Island inhabitants

As for the natives, they are to-day a relic—rather a sad relic when one comes to think of it—of a once-superb race. White man's blight has descended upon them and they have withered like so many of their brothers throughout the milky-way of the Pacific.

When shall we learn that what may be one man's meat is another's poison, and refrain from attempting to instil our ideas of progress into a people on whom they have precisely the opposite effect? The answer is, "Never—so long as there is money in it."

But an additional rung must be added to our social ladder of Tahiti, and a sturdy rung at that. The half-caste—especially the French-Tahitian half-caste—is deservedly becoming a power in the land.

The accepted idea of him is that he retains in his composition all the failings of the white man and none of his virtues, but like so many accepted ideas it is entirely erroneous. He is a human being with the failings and virtues of any other, and there is not a doubt that he possesses a physical and mental virility that carries him further than most toward success in the tropics.

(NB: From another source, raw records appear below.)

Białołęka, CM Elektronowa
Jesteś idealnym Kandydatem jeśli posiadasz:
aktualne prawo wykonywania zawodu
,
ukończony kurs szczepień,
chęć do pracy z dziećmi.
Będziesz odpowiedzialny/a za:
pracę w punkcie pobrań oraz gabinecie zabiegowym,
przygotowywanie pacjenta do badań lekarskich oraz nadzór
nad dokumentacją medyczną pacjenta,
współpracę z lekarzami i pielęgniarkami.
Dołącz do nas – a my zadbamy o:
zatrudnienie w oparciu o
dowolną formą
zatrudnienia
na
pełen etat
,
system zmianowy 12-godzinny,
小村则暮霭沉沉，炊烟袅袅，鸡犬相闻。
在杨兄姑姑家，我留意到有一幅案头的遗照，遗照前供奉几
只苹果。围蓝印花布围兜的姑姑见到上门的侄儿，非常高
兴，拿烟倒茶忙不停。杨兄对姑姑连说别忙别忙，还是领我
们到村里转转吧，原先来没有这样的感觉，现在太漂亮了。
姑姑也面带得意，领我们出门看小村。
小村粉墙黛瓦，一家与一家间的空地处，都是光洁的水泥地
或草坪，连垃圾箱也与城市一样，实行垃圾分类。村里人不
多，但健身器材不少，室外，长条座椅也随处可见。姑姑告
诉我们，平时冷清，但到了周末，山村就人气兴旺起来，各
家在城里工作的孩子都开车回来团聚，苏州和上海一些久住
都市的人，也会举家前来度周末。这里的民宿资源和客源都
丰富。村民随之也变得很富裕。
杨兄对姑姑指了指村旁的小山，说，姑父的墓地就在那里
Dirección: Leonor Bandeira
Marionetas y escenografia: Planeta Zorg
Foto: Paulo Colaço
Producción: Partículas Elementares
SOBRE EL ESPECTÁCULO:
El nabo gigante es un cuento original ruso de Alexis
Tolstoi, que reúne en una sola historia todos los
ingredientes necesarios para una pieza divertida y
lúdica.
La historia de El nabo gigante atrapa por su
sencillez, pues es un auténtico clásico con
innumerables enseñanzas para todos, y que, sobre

He is usually extremely handsome, quietly mannered, and industrious, and the women of his species are among the most beautiful in the world.

Lastly there is the Chinaman; and the more one sees of this bland, uninterfering race, the more one is driven to the conclusion that he has come nearer to solving the riddle of existence than any other.

When Tahiti suffered one of its periodical awakenings to the fact that it must have plantation and road labour, it imported some thousands of Chinese. But what it failed to do was to specify on its indent the kind of Chinaman required, with the result that the majority turned out to be of the store-keeping class, and about as much use for road-making or copra-getting as a sick jelly-fish. Some stayed by the work for which they were intended, but many more, in their own insidious fashion, set up shop, and to-day wield a financial influence in Papeete second to none. "I'd sooner work for the Chinks," a white super-cargo told me. "You know where you are with them. They give you a square deal, expect a square deal from you, and if they don't get it, give you the boot without back-chat. They're not in an ever-lasting, all-fired hurry, either."

So here are one or two secrets of the Chinaman's success. Is it another that he will buy a pearl for no other purpose than to drink it pulverized in tea? Who can say? It is certain that he won't.

It was here in Papeete that I became a garçon d'honneur; at least, that is what I was told I was, though at the time I felt, and I am sure looked, like nothing on earth.